Wer kennt eigentlich Katja Riem? Dabei gibt sich die jüngste Nationalrätin der Schweiz (29) alle Mühe aufzufallen. Auf Instagram verbreitet die Winzerin aus Kiesen BE Parolen – weintrinkend. «Gang go abschtimme und go wähle! Und am beschte nimmsch da dezue dä süffig Heida!» Sagt sie und hält die entsprechende Flasche in die Kamera. Erhältlich ist der Tropfen im elterlichen Weinhandel. Geschäft als Politik. Politik im Suff. Weniger trunken, aber gerade so sauglatt ging’s schon früher zu. Ihr Nein-Kreuzchen zur Massentierhaltungs-In­itiative setzte sie inmitten von «glücklichen» Schweinen. Inszenierung zwischen Grunz und Brunz. Ein Jammer bloss, dass all das kaum Klicks generiert. Das Säuli-Video floppte mit nur 28 Youtube-Aufrufen. Jetzt aber geht Riem endlich viral.

«Nie behauptet»

Bedanken muss sie sich dafür beim Berner Gewerkschaftsbund, der sie kürzlich auf ein Podium zur Chaosinitiative hievte. Riems Kontrahenten waren SGB-Chef Daniel Lampart, SP-Bundesrat Beat Jans und ein Grossteil des Publikums, wie sich in der Fragerunde zeigte: Was denn die SVP je für die Arbeitnehmenden getan habe, fragte jemand aus der Menge. Darauf Riem laut, genervt, aber lächelnd: «Da gebe ich Ihnen recht, wir sind nicht die Arbeitnehmendenpartei. Das haben wir auch noch nie behauptet!» Zwar sei es schon so, wie SP-Altvater Ruedi Strahm kürzlich in der NZZ gesagt habe, dass also «die Büezerinnen und Büezer» gerade näher bei der SVP seien als bei der SP. «Und vielleicht sogar näher als bei den Gewerkschaften.» Aber eben: «Wir sind nicht jene Partei, die ihre Anliegen in die Politik einbringt.»
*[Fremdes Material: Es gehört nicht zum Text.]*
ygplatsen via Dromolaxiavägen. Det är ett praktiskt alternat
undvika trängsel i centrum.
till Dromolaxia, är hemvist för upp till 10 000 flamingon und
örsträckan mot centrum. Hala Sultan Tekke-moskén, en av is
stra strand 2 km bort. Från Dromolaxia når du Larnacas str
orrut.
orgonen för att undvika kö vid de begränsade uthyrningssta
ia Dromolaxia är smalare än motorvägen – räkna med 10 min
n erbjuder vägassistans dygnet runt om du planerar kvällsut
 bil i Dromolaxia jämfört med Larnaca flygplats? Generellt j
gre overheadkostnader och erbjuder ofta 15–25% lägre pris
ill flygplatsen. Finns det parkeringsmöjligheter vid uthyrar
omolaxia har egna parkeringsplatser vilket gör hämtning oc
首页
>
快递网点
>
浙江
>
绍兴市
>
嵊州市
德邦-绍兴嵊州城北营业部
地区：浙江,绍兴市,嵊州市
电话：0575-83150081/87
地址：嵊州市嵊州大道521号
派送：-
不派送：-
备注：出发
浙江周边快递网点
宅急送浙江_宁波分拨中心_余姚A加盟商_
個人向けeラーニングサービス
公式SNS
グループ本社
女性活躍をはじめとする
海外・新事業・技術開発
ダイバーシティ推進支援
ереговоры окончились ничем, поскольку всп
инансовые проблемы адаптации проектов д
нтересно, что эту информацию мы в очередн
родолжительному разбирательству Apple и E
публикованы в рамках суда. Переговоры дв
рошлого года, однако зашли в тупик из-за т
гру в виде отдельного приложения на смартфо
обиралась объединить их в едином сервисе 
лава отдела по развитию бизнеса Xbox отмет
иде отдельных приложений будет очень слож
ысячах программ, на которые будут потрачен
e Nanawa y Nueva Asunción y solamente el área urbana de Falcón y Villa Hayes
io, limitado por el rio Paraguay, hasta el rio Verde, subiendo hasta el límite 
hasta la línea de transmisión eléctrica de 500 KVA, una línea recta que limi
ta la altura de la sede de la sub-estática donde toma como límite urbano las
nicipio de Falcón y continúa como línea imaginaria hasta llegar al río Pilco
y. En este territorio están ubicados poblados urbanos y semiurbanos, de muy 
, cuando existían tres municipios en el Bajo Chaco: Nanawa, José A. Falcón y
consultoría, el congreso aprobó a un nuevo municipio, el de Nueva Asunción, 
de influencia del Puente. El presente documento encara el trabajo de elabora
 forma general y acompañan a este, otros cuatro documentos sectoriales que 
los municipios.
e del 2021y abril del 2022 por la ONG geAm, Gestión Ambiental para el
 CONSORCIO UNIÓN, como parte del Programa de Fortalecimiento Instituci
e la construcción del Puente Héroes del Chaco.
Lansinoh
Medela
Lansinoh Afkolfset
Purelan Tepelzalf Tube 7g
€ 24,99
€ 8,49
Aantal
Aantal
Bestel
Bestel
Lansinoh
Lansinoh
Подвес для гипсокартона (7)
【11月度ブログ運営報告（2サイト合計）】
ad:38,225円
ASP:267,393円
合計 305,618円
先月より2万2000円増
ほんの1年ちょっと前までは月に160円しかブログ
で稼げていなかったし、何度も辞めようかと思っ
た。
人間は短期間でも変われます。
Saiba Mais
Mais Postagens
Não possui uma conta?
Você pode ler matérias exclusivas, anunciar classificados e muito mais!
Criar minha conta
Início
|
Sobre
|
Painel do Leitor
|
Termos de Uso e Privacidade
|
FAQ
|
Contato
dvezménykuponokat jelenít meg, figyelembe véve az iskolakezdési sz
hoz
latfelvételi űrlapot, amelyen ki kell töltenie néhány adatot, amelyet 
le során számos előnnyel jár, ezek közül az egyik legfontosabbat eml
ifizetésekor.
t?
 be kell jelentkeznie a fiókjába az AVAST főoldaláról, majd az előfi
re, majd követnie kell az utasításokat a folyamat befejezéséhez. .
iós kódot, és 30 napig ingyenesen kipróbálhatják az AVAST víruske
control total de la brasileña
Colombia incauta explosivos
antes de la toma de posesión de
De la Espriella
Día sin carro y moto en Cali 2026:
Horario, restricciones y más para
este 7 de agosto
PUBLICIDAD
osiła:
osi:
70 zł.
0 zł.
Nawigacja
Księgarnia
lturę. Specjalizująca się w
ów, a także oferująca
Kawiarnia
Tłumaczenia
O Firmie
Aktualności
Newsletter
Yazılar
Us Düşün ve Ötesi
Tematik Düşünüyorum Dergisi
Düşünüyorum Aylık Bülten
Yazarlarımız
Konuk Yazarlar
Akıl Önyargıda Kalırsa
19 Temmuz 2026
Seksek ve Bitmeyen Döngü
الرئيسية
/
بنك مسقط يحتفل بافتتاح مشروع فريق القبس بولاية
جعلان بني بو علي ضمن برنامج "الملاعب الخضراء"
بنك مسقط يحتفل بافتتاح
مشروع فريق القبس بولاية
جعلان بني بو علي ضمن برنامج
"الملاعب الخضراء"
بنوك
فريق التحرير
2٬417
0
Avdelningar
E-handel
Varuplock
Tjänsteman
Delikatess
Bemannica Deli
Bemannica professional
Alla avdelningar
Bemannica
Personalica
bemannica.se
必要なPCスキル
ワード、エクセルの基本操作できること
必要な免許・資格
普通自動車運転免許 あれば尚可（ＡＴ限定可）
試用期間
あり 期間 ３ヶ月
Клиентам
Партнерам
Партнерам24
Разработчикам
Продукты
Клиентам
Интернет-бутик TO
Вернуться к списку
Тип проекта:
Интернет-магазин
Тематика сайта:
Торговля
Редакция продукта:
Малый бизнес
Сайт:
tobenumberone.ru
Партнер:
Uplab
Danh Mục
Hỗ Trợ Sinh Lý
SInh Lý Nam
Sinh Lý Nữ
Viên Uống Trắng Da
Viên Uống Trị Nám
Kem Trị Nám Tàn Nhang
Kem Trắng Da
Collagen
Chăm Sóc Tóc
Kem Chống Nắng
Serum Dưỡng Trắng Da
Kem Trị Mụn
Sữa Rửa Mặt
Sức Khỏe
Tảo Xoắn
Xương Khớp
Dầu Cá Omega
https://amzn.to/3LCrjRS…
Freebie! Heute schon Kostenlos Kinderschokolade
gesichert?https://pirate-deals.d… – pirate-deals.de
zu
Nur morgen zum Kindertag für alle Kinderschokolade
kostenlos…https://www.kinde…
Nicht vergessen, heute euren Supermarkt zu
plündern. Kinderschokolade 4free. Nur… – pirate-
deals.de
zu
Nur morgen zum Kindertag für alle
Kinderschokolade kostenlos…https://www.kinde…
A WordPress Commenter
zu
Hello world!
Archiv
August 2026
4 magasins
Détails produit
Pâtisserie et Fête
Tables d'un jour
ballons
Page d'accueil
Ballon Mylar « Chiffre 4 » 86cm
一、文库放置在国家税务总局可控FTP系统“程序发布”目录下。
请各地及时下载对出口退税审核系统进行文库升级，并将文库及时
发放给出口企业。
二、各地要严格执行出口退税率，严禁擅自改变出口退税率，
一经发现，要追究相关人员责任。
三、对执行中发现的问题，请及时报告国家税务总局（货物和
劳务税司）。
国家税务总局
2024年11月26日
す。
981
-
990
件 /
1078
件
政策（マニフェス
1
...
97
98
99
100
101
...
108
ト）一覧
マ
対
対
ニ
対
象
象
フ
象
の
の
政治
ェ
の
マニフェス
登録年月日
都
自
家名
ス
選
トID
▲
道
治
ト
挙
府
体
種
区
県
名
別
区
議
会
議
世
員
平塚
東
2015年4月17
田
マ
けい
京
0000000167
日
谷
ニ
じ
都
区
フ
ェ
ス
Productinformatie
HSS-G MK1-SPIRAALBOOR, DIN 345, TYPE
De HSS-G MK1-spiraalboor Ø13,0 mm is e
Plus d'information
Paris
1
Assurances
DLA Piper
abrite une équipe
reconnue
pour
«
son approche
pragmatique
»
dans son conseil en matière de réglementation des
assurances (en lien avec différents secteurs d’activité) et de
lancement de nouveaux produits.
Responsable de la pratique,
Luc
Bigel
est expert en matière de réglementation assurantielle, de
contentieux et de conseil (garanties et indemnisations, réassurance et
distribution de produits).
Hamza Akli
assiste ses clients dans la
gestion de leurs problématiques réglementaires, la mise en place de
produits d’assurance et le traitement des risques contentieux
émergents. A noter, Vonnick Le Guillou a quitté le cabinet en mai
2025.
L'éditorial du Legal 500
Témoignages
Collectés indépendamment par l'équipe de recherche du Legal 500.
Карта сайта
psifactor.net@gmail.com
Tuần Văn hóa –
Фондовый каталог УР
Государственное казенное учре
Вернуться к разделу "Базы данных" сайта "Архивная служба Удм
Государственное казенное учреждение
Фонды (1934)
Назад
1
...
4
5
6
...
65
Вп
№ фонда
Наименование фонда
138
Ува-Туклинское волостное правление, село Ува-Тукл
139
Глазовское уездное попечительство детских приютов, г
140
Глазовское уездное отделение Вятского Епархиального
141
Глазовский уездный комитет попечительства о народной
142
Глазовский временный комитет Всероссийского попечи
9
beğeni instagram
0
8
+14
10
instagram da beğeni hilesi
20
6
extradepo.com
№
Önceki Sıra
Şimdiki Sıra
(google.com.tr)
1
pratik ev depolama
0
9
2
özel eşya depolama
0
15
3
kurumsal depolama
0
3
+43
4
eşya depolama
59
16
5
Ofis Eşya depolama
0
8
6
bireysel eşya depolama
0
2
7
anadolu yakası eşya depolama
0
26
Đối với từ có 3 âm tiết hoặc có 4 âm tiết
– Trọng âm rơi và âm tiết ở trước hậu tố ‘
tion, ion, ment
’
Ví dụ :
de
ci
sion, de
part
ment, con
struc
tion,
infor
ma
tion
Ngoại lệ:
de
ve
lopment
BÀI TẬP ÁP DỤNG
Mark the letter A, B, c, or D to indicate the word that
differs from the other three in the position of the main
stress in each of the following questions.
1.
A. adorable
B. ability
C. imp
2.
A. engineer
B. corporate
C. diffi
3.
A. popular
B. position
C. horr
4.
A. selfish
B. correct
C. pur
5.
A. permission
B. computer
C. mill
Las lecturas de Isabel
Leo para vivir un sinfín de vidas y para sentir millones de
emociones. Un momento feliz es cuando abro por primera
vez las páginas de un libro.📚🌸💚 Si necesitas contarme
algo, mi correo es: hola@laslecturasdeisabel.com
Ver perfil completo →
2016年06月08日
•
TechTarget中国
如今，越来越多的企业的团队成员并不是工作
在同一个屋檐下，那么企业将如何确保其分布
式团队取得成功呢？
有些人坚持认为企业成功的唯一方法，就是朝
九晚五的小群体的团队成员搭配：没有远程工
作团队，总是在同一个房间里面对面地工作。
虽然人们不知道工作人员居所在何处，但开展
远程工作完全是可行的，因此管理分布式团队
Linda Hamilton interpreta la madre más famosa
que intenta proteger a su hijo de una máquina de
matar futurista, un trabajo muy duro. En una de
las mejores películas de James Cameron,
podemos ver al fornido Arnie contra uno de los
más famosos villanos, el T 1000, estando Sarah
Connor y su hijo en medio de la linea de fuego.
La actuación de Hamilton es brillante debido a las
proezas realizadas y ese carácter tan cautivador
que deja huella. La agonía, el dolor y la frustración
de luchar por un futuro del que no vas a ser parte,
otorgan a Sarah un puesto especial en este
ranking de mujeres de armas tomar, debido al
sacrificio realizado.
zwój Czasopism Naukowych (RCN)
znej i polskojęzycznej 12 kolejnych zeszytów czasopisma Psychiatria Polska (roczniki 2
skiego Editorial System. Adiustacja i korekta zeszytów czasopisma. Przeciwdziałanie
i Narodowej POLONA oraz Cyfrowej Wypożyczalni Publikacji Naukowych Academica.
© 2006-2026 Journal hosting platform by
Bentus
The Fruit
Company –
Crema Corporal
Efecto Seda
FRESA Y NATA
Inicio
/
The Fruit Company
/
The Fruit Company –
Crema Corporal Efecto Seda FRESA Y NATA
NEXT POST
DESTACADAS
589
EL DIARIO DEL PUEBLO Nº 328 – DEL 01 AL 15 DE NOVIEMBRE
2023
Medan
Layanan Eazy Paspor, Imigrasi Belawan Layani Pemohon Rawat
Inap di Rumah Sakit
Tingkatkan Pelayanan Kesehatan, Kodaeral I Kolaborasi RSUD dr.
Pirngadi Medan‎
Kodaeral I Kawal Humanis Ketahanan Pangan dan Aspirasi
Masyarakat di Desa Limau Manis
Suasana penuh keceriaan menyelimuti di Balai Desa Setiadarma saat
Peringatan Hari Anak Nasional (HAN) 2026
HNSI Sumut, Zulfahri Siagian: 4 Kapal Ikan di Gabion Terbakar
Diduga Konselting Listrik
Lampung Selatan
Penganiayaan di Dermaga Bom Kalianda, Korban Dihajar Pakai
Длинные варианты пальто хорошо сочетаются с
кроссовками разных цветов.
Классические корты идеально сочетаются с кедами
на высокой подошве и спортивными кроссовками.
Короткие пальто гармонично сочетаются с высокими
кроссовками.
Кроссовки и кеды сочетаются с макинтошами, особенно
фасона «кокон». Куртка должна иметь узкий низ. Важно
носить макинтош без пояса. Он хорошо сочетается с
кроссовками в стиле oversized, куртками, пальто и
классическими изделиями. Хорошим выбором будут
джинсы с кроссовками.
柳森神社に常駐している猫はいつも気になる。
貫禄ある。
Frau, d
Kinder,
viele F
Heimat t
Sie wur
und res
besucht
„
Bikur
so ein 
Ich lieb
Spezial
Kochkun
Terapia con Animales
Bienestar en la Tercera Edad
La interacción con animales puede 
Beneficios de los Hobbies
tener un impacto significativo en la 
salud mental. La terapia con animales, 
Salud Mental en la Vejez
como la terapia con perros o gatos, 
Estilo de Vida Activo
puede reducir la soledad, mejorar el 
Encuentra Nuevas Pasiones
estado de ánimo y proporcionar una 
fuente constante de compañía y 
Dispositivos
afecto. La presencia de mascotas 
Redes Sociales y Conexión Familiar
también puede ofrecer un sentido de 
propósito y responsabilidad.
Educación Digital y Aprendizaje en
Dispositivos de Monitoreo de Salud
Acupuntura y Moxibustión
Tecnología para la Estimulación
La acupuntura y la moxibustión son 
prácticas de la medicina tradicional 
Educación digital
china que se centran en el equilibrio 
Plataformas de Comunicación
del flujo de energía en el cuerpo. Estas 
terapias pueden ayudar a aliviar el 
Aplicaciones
Welch seltene Offenheit! Von ihren Parteioberen wird Riem dafür einen saftigen Rüffel kassiert haben. Schliesslich wollen die Millionäre an der Spitze der angeblichen «Partei des Mittelstands» (früher noch «Bauern-, Gewerbe- und Bürgerpartei») doch durchaus endlich auch eine Partei für Arbeiter sein. Und hat man nicht eben erst mit einem Handwerkerplakat und dem Slogan «Mehr Geld für unsere Büezer» die SRG attackiert?! Öffentlich freilich hat der ehrlichen Winzerin niemand widersprochen. In vino veritas!